Users submit jobs via command-line tools and APIs paralleling interfaces from Slurm Workload Manager, Torque (software), and PBS Professional; Condor accepts job descriptions that express resource needs and constraints similar to specifications used in collaborations like ENIAC research projects. Its scheduler uses a matchmaking model influenced by research at Cornell University and supports checkpointing protocols comparable to those used in long-running simulations at Lawrence Livermore National Laboratory. Condor manages DAG-based workflows for pipelines akin to those deployed for Human Genome Project analyses and integrates with workflow managers such as Pegasus (workflow management), Nextflow, and Apache Airflow used by teams at Broad Institute.
Condor implements security mechanisms that align with practices used by institutions like National Institute of Standards and Technology and standards adopted by the Internet Engineering Task Force. Authentication and authorization integrate with methods familiar to administrators at Stanford Linear Accelerator Center and federated infrastructures such as eduGAIN; it supports credential management comparable to systems used by Globus (service). Network communication uses encrypted channels modeled on techniques championed by research at MIT Lincoln Laboratory and supports firewall traversal strategies used in distributed projects like BOINC.

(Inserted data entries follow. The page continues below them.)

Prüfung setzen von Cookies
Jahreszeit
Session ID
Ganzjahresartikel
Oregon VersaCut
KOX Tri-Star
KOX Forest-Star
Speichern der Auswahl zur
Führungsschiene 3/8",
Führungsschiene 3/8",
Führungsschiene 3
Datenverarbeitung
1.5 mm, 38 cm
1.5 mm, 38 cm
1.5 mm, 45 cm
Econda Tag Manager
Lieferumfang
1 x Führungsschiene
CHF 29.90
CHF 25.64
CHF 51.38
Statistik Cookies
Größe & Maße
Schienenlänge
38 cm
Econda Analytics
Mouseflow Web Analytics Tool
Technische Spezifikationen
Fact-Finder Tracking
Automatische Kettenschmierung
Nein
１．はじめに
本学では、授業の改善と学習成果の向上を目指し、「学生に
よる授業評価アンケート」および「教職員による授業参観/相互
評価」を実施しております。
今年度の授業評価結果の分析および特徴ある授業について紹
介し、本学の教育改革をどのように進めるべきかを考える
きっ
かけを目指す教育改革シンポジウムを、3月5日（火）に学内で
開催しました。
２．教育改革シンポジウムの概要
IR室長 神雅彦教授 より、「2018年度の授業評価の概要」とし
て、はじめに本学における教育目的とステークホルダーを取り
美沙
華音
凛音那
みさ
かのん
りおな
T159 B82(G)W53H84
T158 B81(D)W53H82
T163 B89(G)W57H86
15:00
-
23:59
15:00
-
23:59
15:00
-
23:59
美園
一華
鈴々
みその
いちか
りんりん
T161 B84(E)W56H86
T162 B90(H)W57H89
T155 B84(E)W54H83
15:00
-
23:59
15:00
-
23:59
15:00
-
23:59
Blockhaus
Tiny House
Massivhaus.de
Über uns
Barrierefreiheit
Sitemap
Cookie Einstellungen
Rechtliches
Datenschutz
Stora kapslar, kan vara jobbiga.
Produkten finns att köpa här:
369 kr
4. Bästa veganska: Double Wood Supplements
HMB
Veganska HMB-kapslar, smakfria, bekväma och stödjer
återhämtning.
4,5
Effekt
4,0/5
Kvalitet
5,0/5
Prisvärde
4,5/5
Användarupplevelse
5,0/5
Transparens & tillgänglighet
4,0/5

Condor is deployed for high-throughput tasks across research centers including CERN, Fermilab, Brookhaven National Laboratory, Los Alamos National Laboratory, and universities such as University of California, Berkeley, University of Michigan, and University of Cambridge. Typical applications include parameter sweeps used in computational chemistry research from groups associated with Royal Society grants, Monte Carlo simulations in particle physics collaborations like ATLAS (particle detector), and large-scale data processing pipelines used in genomics consortia including Genome England. It supports opportunistic cycles in campus environments, enabling collaboration between departments at institutions like Harvard University and Yale University.
Performance studies compare Condor to alternatives such as Slurm Workload Manager and Kubernetes-based batch systems in publications from venues like the ACM SIGMETRICS and IEEE International Parallel and Distributed Processing Symposium. Benchmarks conducted at centers such as Oak Ridge National Laboratory and Argonne National Laboratory examine throughput, job turnaround, and scalability on clusters with architectures resembling those used in projects funded by the Department of Energy. Results often highlight Condor's strengths in handling large numbers of short-lived tasks for collaborations including Open Science Grid and its integration with federated identity and data management systems employed by European Grid Infrastructure.